21 Oct 2013

Council audit to probe how woman treated

9:31 pm on 21 October 2013

An external audit will examine not only spending during the mayor of Auckland's two-year affair, but also whether the woman involved received preferential treatment.

Len Brown says he doesn't believe he has any worries on either front and, in his first public engagement on Monday, said Aucklanders wanted him to get back to work on the real issues.

Len Brown says he won't be stepping down as mayor.

Len Brown says he won't be stepping down as mayor. Photo: RNZ

Mr Brown resumed mayoral duties after much of his first week after re-election was spent confined to his Town Hall offices and spoke to media for the first time in a week about his affair with Bevan Chuang.

The mayor re-affirmed his intention to remain in office, saying Aucklanders want him to get on with the issues facing the city. However, he said he regrets his decision to conduct the relationship.

"Of course you do - life is not without regret," he told reporters. "You make your decisions and when you make a stupid decision like I did, you've got to live with that and try and find a way forward. And that's exactly what we're doing."

Mr Brown says hotel rooms used by himself and Ms Chuang were paid for, and that supporting her application for a job at the city art gallery was not an abuse of power.

External auditors Ernst and Young will ensure that ratepayers' money wasn't used during the affair, as well as checking how Bevan Chuang was treated in roles on the council. In addition to being a member of the Ethnic People's Advisory Panel, she worked for three months at the gallery and also had a four-month contract working for the Howick Local Board.

The terms of reference for the council inquiry into the mayor's conduct and spending during the time the affair happened are expected to finalised soon. The council hopes the review can be completed within four weeks.

Len Brown says he believes the review will find nothing untoward. "I'm very confident that there should be nothing that would show that we didn't pay, or I didn't pay, for what was appropriate in terms of those hotels."

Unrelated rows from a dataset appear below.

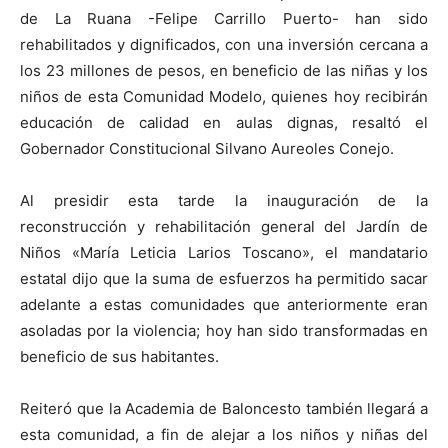
de La Ruana -Felipe Carrillo Puerto- han sido
rehabilitados y dignificados, con una inversión cercana a
los 23 millones de pesos, en beneficio de las niñas y los
niños de esta Comunidad Modelo, quienes hoy recibirán
educación de calidad en aulas dignas, resaltó el
Gobernador Constitucional Silvano Aureoles Conejo.
Al presidir esta tarde la inauguración de la
reconstrucción y rehabilitación general del Jardín de
Niños «María Leticia Larios Toscano», el mandatario
estatal dijo que la suma de esfuerzos ha permitido sacar
adelante a estas comunidades que anteriormente eran
asoladas por la violencia; hoy han sido transformadas en
beneficio de sus habitantes.
Reiteró que la Academia de Baloncesto también llegará a
esta comunidad, a fin de alejar a los niños y niñas del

Mr Brown said Aucklanders want to be assured that the city is moving on. "They have supported me most recently in the election only a week ago. All of these issues, clearly, my wife and I need to work through and we're doing that. But otherwise I'm focused on the job of getting Auckland moving."

The mayor attended an informal gathering of newly elected councillors instead of a scheduled visit to Three Kings Primary to support a milk in schools programme on Monday morning, before visiting an environmental show home in Ellerslie in the afternoon. His next public engagement will be on Thursday evening.

Meanwhile, it is still unclear exactly what Mr Brown's failed mayoral challenger John Palino knew, and when, about a blogger's revelations about the affair. Mr Palino has issued a statement saying suggestions he is orchestrating a conspiracy to unseat Mr Brown are absurd. He has not returned calls since.